This term describes someone or something that exercises power and control in a cruel and oppressive manner. It often refers to a ruler or leader who governs with absolute authority and shows no regard for the rights or well-being of others.

  • For example, a person might say, “The tyrannical dictator ruled the country with an iron fist.”
  • In a discussion about abusive relationships, someone might mention, “She finally left her tyrannical partner and found freedom.”
  • A political commentator might criticize a leader by saying, “His tyrannical policies are causing immense suffering for the population.”

27. Despotic

This term describes someone or something that exercises absolute power and control over others, often in a cruel and oppressive manner. It is similar to “tyrannical” and is often used to describe rulers or leaders who abuse their authority.

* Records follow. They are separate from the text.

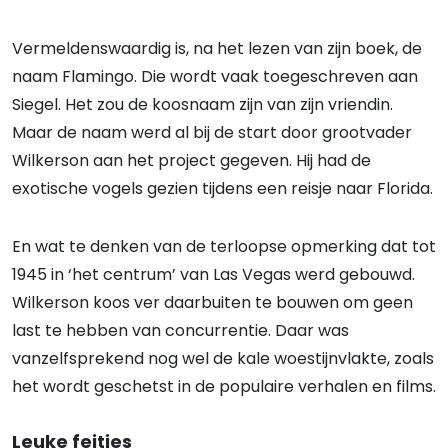
Vermeldenswaardig is, na het lezen van zijn boek, de
naam Flamingo. Die wordt vaak toegeschreven aan
Siegel. Het zou de koosnaam zijn van zijn vriendin.
Maar de naam werd al bij de start door grootvader
Wilkerson aan het project gegeven. Hij had de
exotische vogels gezien tijdens een reisje naar Florida.
En wat te denken van de terloopse opmerking dat tot
1945 in ‘het centrum’ van Las Vegas werd gebouwd.
Wilkerson koos ver daarbuiten te bouwen om geen
last te hebben van concurrentie. Daar was
vanzelfsprekend nog wel de kale woestijnvlakte, zoals
het wordt geschetst in de populaire verhalen en films.
Leuke feitjes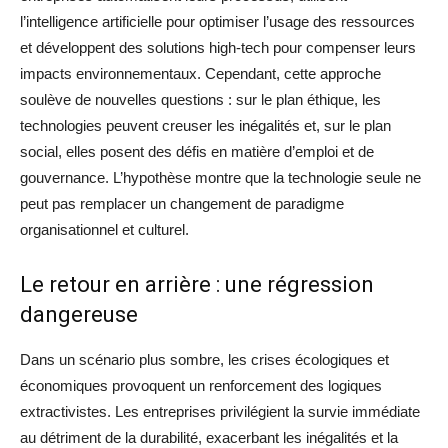
l’intelligence artificielle pour optimiser l’usage des ressources
et développent des solutions high-tech pour compenser leurs
impacts environnementaux. Cependant, cette approche
soulève de nouvelles questions : sur le plan éthique, les
technologies peuvent creuser les inégalités et, sur le plan
social, elles posent des défis en matière d’emploi et de
gouvernance. L’hypothèse montre que la technologie seule ne
peut pas remplacer un changement de paradigme
organisationnel et culturel.
Le retour en arrière : une régression
dangereuse
Dans un scénario plus sombre, les crises écologiques et
économiques provoquent un renforcement des logiques
extractivistes. Les entreprises privilégient la survie immédiate
au détriment de la durabilité, exacerbant les inégalités et la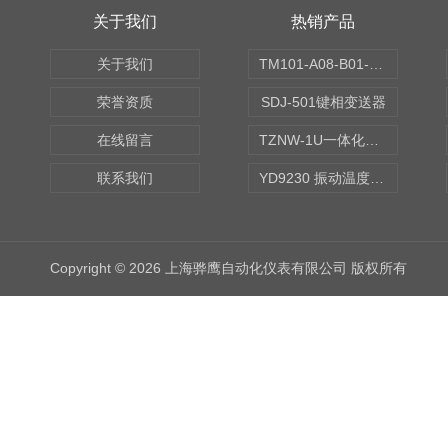
关于我们
热销产品
关于我们
TM101-A08-B01-C00-D00-E00-G00振动变送器
荣誉资质
SDJ-501键相变送器
在线留言
TZNW-1U一体化振动温度变送器
联系我们
YD9230 振动温度传感器
Copyright © 2026 上海骅鹰自动化仪表有限公司 版权所有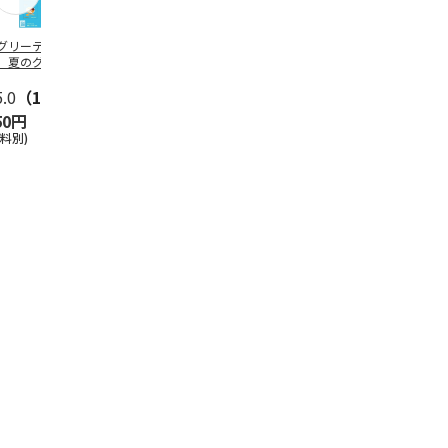
グリーティング切
【グリーティング切
レターパックプラス
＜お中元＞新
】夏のグリーティ
手】夏のグリーティ
（600円）（20部セ
なオールスタ
グ（85円）
ング（110円）
ット）
5.0
（10）
5.0
（17）
4.8
（24）
4.8
（19
50円
1,100円
12,000円
3,780円
送料別)
(送料別)
(送料別)
(送料・税込)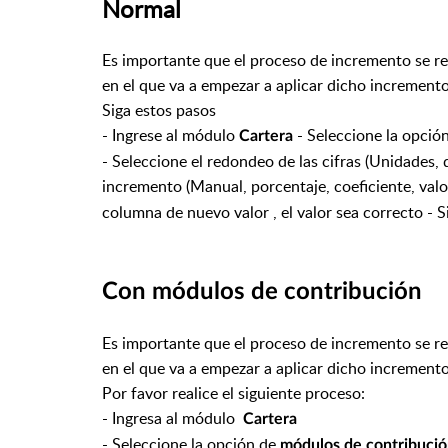
Normal
Es importante que el proceso de incremento se rea
en el que va a empezar a aplicar dicho incremento
Siga estos pasos
- Ingrese al módulo
- Seleccione la opció
Cartera
- Seleccione el redondeo de las cifras (Unidades, 
incremento (Manual, porcentaje, coeficiente, valor
columna de nuevo valor , el valor sea correcto - Si
Con módulos de contribución
Es importante que el proceso de incremento se rea
en el que va a empezar a aplicar dicho incremento
Por favor realice el siguiente proceso:
- Ingresa al módulo
Cartera
- Seleccione la opción de
módulos de contribuci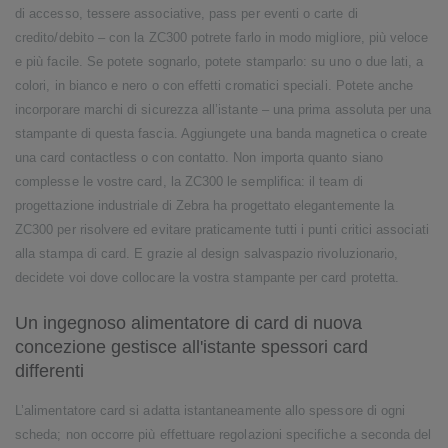
di accesso, tessere associative, pass per eventi o carte di
credito/debito – con la ZC300 potrete farlo in modo migliore, più veloce
e più facile. Se potete sognarlo, potete stamparlo: su uno o due lati, a
colori, in bianco e nero o con effetti cromatici speciali. Potete anche
incorporare marchi di sicurezza all’istante – una prima assoluta per una
stampante di questa fascia. Aggiungete una banda magnetica o create
una card contactless o con contatto. Non importa quanto siano
complesse le vostre card, la ZC300 le semplifica: il team di
progettazione industriale di Zebra ha progettato elegantemente la
ZC300 per risolvere ed evitare praticamente tutti i punti critici associati
alla stampa di card. E grazie al design salvaspazio rivoluzionario,
decidete voi dove collocare la vostra stampante per card protetta.
Un ingegnoso alimentatore di card di nuova
concezione gestisce all'istante spessori card
differenti
L’alimentatore card si adatta istantaneamente allo spessore di ogni
scheda; non occorre più effettuare regolazioni specifiche a seconda del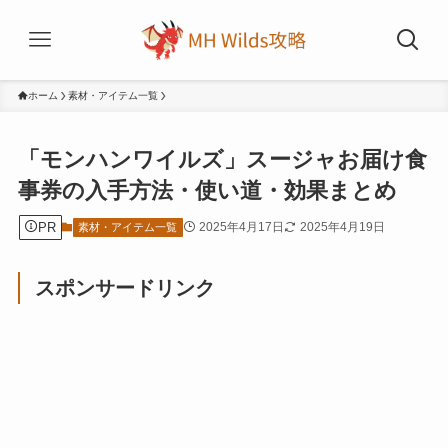
ホーム
素材・アイテム一覧
「モンハンワイルズ」スージャお届け食
事券の入手方法・使い道・効果まとめ
PR
2025年4月17日
2025年4月19日
素材・アイテム一覧
スポンサードリンク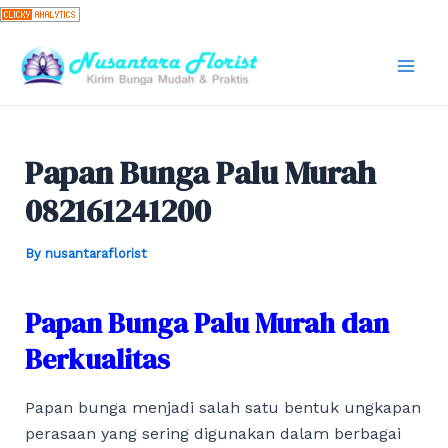
Skip
to
content
Mai
Men
Papan Bunga Palu Murah
082161241200
By
nusantaraflorist
Papan Bunga Palu Murah dan
Berkualitas
Papan bunga menjadi salah satu bentuk ungkapan
perasaan yang sering digunakan dalam berbagai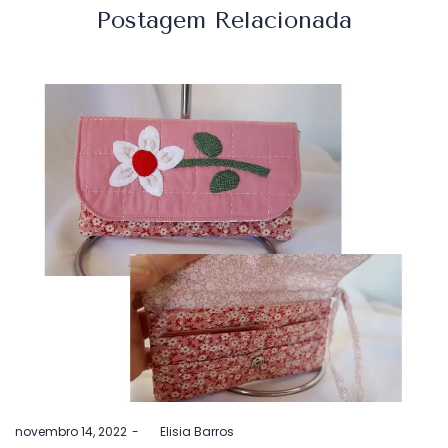
Postagem Relacionada
Postado
novembro 14, 2022
by
Elisia Barros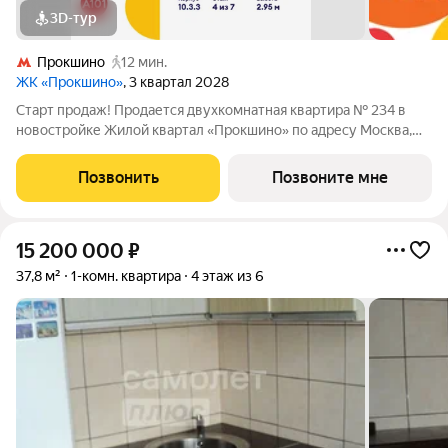
3D-тур
Прокшино
12 мин.
ЖК «Прокшино»
, 3 квартал 2028
Старт продаж! Продается двухкомнатная квартира № 234 в
новостройке Жилой квартал «Прокшино» по адресу Москва,
ТиНАО, Новомосковский АО, Сосенское С/П, Москва,
Новомосковский административный округ, район Коммунарка,
Позвонить
Позвоните мне
ЖК Прокшино, 7.1.3. Общая площадь
15 200 000
₽
37,8 м²
1-комн. квартира
4 этаж из 6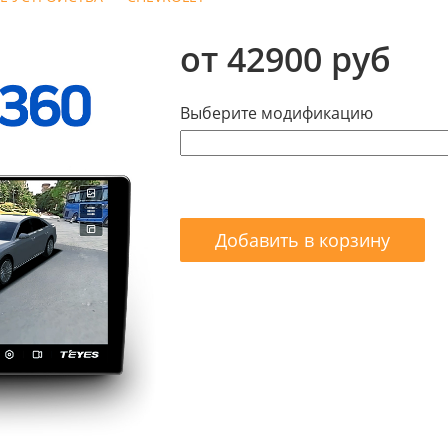
от 42900 руб
Выберите модификацию
Добавить в корзину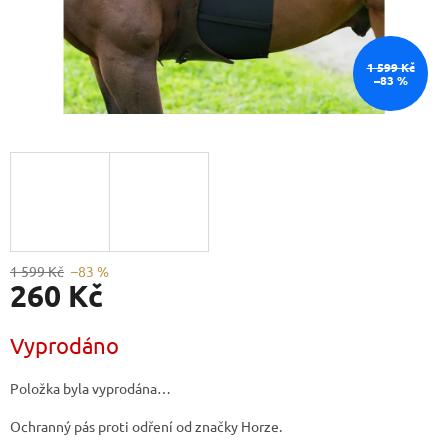
1 599 Kč
–83 %
1 599 Kč
–83 %
260 Kč
Měrná
Vyprodáno
cena:
Položka byla vyprodána…
Ochranný pás proti odření od značky Horze.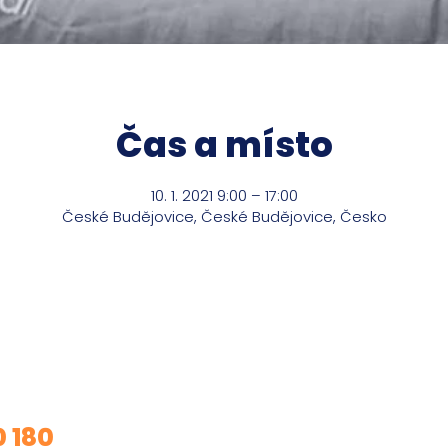
Čas a místo
10. 1. 2021 9:00 – 17:00
České Budějovice, České Budějovice, Česko
m o mé služby?
0 180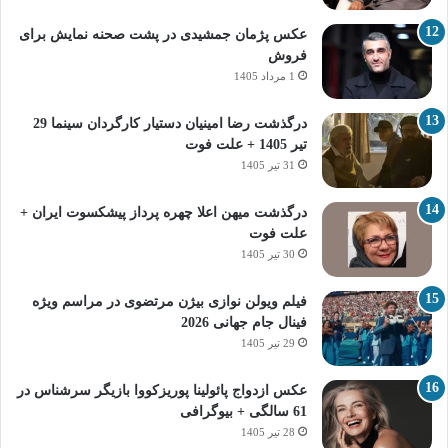
عکس پژمان جمشیدی در پشت صحنه نمایش برای
فروش
1 مرداد 1405
درگذشت رضا امینیان دستیار کارگردان سینما 29
تیر 1405 + علت فوت
31 تیر 1405
درگذشت میهن اعلا چهره پرداز پیشکسوت ایران +
علت فوت
30 تیر 1405
فیلم ویولن نوازی بیژن مرتضوی در مراسم ویژه
فینال جام جهانی 2026
29 تیر 1405
عکس ازدواج پائولینا پوریزکووا بازیگر سرشناس در
61 سالگی + بیوگرافی
28 تیر 1405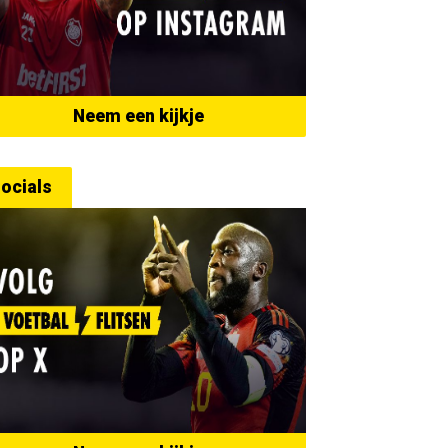
Neem een kijkje
ocials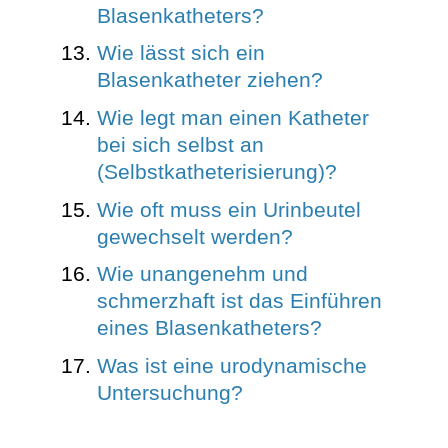
Blasenkatheters?
Wie lässt sich ein
Blasenkatheter ziehen?
Wie legt man einen Katheter
bei sich selbst an
(Selbstkatheterisierung)?
Wie oft muss ein Urinbeutel
gewechselt werden?
Wie unangenehm und
schmerzhaft ist das Einführen
eines Blasenkatheters?
Was ist eine urodynamische
Untersuchung?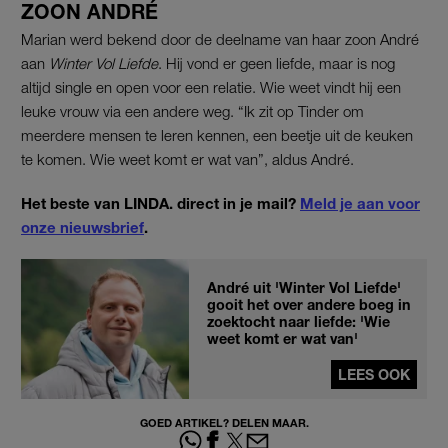
ZOON ANDRÉ
Marian werd bekend door de deelname van haar zoon André
aan
Winter Vol Liefde
. Hij vond er geen liefde, maar is nog
altijd single en open voor een relatie. Wie weet vindt hij een
leuke vrouw via een andere weg. “Ik zit op Tinder om
meerdere mensen te leren kennen, een beetje uit de keuken
te komen. Wie weet komt er wat van”, aldus André.
Het beste van LINDA. direct in je mail?
Meld je aan voor
onze nieuwsbrief
.
André uit 'Winter Vol Liefde'
gooit het over andere boeg in
zoektocht naar liefde: 'Wie
weet komt er wat van'
LEES OOK
GOED ARTIKEL? DELEN MAAR.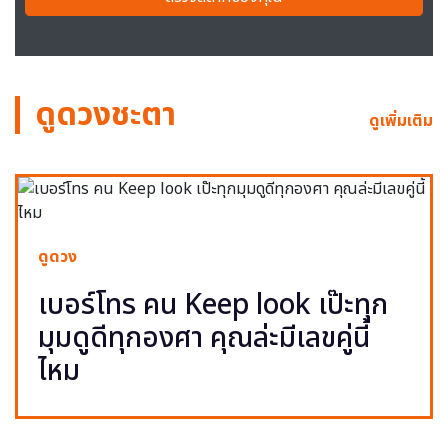
ดูดวงชะตา
ดูเพิ่มเติม
ดูดวง
เบอร์โทร คน Keep look เป๊ะทุก
มุมดูดีทุกองศา คุณล่ะมีเลขคู่นี้
ไหม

  • For instance, a person might say, “The despotic king ruled with fear and intimidation.”
  • In a discussion about oppressive governments, someone might argue, “Despotic regimes suppress freedom of speech and violate human rights.”
  • A historian might describe a past ruler by saying, “The despotic emperor’s reign was marked by widespread suffering and unrest.”

28. Malignant

This term describes someone or something that is intentionally harmful, cruel, or evil. It often refers to individuals who derive pleasure from causing suffering or inflicting pain on others.

  • For example, a person might say, “He has a malignant personality and enjoys hurting others.”
  • In a discussion about online trolls, someone might comment, “Their malignant behavior is a reflection of their own unhappiness.”
  • A psychologist might describe a patient’s actions by saying, “His malignant tendencies indicate a deep-seated need for power and control.”

29. Malicious

This term describes someone or something that has the intention to harm or cause pain to others. It often refers to individuals who act with deliberate cruelty or spitefulness.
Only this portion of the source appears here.